The Bateye Relief Alliance Dominicana, which provides free medical services in the bateyes, gets its funds from former President Bill Clinton's foundation, Lions Club International Fund and other charities. Alliance Executive Director Maria Virtudes Berroa says sugarcane workers have been systematically excluded from the public health system because of racial, economic and social discrimination.

Even though the Dominican national HIV-prevalence rate is relatively low, many health workers say it has remained virtually unchanged since 2002, and fault the government for not having a coordinated plan to provide antiretroviral medicine to the poor.

"Sometimes it's easier to work in a country that has almost no health infrastructure, like Haiti or parts of sub-Saharan Africa, than a country that has some, like the Dominican Republic," said Keith Joseph, a doctor with Partners in Health, a nongovernmental organization that also works in Haiti, Latin America, Russia and Africa.

Joseph says health officials in many countries are slow to acknowledge the seriousness of the HIV epidemic and then resist offers of assistance. He says the Dominican Republic has also been hampered by corrupt health officials, who pocket money destined for AIDS programs and mismanaged international funding entities.

According to Tony De Moya, a member of the Presidential Commission on AIDS, the Dominican government has always put more emphasis on prevention, while working with sex workers and gays to promote condom use.

"But the commitment has not yet translated into major support for AIDS prevention and treatment in the (health) budget," De Moya said. Antiretroviral therapy "has increased, but we rely on the Clinton Foundation and Global Fund" to fight AIDS, he added.

Ulrick Gaillard, chief executive officer for Bateye Relief Alliance in New York, says AIDS funds are increasingly drawn to sub-Saharan African and other regions that boast far higher numbers of people infected with the virus.

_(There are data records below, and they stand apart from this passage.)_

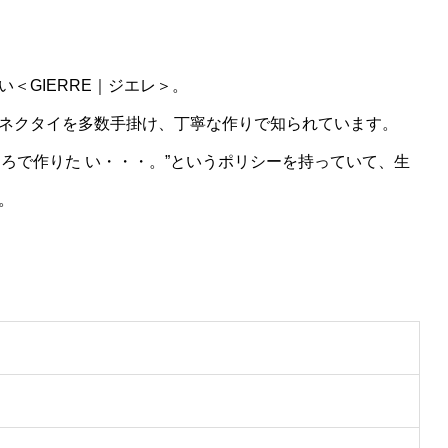
＜GIERRE｜ジエレ＞。
ネクタイを多数手掛け、丁寧な作りで知られています。
ころで作りた い・・・。”というポリシーを持っていて、生
。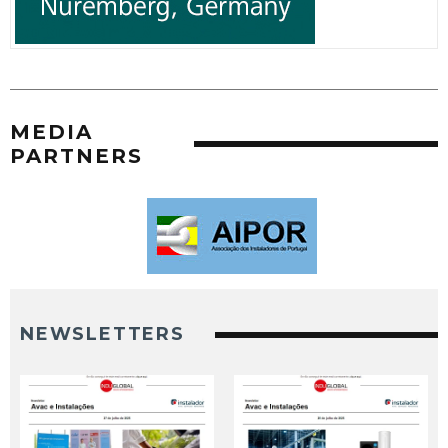
MEDIA
PARTNERS
NEWSLETTERS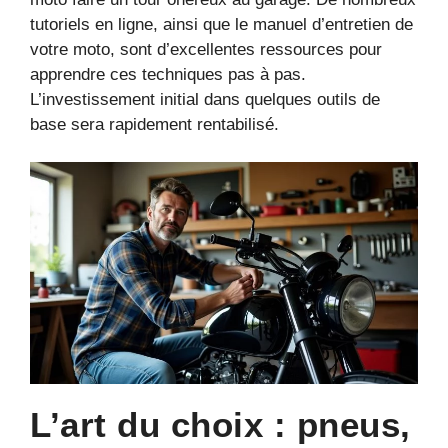
tutoriels en ligne, ainsi que le manuel d’entretien de
votre moto, sont d’excellentes ressources pour
apprendre ces techniques pas à pas.
L’investissement initial dans quelques outils de
base sera rapidement rentabilisé.
L’art du choix : pneus,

"Funders can't get quite the same bang for their buck in the Caribbean as they can in Africa," said Gaillard. "I'm concerned that we may not be able to continue to work if they stop funding us."

The Bateye health group has already lost USAID funding in education and prevention programs for 30 bateye communities when the project ends next May, according to Gaillard.

"At this point, we're only reaching a tiny portion of the people with AIDS in the bateyes," Wendy Valdez, a physician in the Cinco Casas bateye. "It would be disastrous if we had to stop."